In real life, we usually begin to generate hypotheses to explain why and how the outbreak occurred when we first learn about the problem. But at this point in an investigation, after you have interviewed some affected people, spoken with other health officials in the community, and characterized the outbreak by time, place, and person, your hypotheses will be sharpened and more accurately focused. The hypotheses should address the source of the agent, the mode (vehicle or vector) of transmission, and the exposures that caused the disease. Also, the hypotheses should be proposed in a way that can be tested.

You can develop hypotheses in a variety of ways. First, consider what you know about the disease itself: What is the agent's usual reservoir? How is it usually transmitted? What vehicles are commonly implicated? What are the known risk factors? In other words, simply by becoming familiar with the disease, you can, at the very least, "round up the usual suspects."

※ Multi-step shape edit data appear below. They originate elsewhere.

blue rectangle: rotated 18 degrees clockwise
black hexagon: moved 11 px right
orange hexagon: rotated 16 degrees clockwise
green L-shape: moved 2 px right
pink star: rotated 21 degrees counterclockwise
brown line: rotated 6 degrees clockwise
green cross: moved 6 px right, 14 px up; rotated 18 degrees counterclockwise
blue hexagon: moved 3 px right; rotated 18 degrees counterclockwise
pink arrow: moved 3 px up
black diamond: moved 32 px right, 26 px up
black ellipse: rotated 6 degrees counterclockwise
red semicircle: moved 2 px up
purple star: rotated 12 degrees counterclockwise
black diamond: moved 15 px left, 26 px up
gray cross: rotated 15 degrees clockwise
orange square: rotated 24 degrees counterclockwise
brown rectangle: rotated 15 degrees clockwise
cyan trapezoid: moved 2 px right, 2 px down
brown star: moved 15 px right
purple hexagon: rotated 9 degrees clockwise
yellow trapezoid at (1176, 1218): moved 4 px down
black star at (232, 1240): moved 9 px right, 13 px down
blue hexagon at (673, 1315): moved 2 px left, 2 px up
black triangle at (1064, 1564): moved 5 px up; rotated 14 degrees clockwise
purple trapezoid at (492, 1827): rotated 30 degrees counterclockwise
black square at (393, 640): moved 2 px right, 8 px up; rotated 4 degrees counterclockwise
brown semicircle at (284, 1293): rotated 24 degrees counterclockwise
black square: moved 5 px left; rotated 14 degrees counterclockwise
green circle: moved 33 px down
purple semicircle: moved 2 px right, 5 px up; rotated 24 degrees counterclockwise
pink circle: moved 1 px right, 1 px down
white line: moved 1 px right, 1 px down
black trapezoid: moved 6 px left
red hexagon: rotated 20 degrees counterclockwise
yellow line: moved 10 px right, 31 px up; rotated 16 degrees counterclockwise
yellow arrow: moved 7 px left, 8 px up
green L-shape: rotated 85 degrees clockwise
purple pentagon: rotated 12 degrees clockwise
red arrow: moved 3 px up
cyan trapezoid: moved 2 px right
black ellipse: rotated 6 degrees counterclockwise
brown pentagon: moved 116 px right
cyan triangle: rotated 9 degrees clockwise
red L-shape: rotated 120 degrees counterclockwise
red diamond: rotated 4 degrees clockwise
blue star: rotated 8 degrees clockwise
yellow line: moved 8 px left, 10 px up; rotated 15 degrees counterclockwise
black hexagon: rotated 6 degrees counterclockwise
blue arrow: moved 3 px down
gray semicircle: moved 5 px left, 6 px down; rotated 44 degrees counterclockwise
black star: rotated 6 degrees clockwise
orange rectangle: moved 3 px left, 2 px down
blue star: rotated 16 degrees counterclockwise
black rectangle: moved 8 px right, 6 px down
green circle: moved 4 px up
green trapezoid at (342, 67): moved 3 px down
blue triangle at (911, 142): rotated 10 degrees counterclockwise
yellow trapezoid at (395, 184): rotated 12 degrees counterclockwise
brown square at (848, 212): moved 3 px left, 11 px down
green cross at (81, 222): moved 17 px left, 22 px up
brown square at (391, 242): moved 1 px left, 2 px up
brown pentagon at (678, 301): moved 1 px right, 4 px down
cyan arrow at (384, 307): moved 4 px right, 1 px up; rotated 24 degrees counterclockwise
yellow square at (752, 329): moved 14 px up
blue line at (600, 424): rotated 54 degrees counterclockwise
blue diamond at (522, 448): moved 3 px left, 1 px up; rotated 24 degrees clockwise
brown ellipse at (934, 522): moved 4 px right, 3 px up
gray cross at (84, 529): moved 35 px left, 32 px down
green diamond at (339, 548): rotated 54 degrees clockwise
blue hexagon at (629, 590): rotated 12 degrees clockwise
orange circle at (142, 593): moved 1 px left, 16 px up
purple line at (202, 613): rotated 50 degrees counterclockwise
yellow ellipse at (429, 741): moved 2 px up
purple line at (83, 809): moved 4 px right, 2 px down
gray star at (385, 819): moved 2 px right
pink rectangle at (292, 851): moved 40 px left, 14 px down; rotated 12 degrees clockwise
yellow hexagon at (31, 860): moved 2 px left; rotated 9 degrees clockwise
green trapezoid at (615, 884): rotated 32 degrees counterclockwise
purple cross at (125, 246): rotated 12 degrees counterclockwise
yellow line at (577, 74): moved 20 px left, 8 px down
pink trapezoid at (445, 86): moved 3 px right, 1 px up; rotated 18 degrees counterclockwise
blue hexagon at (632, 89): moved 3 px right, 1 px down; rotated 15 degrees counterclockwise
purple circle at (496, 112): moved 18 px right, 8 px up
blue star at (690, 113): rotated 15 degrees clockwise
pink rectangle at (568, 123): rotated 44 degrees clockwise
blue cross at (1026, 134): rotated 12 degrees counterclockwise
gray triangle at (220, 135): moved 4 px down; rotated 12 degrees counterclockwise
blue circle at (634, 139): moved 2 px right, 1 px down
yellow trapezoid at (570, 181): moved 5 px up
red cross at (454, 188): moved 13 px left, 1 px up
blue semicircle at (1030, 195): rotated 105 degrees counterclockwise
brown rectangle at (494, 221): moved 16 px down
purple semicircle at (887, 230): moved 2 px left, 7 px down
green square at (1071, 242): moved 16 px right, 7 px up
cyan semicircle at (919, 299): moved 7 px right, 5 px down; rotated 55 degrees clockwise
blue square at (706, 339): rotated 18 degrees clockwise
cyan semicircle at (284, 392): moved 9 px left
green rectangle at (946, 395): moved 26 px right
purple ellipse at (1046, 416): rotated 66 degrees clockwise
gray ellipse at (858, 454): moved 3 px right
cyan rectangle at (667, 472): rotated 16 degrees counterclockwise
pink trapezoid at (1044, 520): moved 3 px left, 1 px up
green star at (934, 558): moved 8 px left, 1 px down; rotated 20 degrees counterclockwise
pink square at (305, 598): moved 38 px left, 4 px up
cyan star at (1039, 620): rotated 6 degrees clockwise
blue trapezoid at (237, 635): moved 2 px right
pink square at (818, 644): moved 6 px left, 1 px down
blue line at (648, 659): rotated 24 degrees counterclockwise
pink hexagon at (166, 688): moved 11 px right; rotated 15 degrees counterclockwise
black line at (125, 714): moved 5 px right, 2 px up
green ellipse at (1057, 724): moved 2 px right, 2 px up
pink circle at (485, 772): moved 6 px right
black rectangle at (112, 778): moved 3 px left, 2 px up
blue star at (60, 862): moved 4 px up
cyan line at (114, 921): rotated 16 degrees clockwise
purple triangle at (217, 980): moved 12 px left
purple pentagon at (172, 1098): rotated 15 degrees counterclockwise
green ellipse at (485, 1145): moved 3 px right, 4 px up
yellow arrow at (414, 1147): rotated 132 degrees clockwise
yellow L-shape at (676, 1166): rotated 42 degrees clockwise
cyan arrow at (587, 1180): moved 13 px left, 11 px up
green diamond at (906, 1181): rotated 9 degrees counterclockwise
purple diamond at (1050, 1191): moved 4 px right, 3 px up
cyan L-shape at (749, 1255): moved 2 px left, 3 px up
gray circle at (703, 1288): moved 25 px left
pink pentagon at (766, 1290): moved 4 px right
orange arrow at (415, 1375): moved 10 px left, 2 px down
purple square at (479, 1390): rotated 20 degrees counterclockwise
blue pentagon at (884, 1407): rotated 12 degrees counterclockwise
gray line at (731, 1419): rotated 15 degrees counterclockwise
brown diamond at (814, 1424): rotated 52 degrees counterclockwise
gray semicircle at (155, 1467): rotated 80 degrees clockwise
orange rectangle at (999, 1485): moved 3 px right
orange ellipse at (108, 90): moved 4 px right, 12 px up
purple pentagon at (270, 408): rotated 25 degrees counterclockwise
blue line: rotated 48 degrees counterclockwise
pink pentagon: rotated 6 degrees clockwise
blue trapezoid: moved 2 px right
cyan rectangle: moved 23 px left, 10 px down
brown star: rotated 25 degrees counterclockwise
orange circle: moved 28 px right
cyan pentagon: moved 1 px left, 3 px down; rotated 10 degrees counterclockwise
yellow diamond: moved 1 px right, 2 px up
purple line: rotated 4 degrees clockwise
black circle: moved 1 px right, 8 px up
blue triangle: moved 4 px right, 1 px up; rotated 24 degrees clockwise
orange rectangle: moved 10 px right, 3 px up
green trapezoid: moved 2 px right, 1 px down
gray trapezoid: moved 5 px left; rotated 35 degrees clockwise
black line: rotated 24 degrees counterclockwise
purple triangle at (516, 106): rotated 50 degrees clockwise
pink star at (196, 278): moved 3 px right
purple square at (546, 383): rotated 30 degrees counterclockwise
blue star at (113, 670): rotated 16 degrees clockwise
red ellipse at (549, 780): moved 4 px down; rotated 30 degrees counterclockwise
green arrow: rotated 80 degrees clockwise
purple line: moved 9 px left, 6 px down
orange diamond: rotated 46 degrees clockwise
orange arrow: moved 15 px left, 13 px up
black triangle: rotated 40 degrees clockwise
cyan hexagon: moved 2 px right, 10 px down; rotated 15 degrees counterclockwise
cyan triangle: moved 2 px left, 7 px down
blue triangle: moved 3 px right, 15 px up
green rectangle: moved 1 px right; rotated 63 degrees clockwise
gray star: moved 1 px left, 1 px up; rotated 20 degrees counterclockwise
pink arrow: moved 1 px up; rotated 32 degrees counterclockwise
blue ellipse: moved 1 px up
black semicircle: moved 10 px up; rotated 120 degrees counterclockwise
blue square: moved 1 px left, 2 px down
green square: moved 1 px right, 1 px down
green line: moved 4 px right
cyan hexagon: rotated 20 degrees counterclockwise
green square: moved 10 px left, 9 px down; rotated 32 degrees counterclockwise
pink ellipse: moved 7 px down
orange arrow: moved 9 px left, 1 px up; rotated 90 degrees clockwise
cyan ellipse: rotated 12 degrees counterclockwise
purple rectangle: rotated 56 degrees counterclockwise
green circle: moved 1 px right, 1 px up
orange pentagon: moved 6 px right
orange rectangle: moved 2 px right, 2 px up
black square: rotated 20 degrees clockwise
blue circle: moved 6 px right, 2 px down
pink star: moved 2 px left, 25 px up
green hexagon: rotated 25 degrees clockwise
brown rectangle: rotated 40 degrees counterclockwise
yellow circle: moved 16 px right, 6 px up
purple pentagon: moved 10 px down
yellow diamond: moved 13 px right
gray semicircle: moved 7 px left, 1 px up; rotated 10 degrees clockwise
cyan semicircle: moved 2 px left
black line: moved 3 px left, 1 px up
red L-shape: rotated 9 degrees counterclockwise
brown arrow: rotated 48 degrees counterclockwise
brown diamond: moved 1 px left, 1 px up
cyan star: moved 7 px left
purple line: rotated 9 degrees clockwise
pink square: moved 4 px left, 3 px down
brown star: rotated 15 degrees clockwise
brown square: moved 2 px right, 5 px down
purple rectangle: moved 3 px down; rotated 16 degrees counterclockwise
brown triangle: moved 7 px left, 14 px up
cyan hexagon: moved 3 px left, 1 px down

Another useful way to generate hypotheses is to talk to a few of the people who are ill, as discussed under Step 3: Verifying the Diagnosis. Your conversations about possible exposures should be open-ended and wide-ranging and not confined to the known sources and vehicles. Sometimes investigators meet with a group of the affected people as a way to search for common exposures. Investigators have even found it useful to visit the homes of people who became ill and look through their refrigerators and shelves for clues.

Descriptive epidemiology often provides some hypotheses. If the epidemic curve points to a narrow period of exposure, ask what events occurred around that time. If people living in a particular area have the highest attack rates, or if some groups with particular age, sex, or other personal characteristics are at greatest risk, ask why. Such questions about the data should lead to hypotheses that can be tested.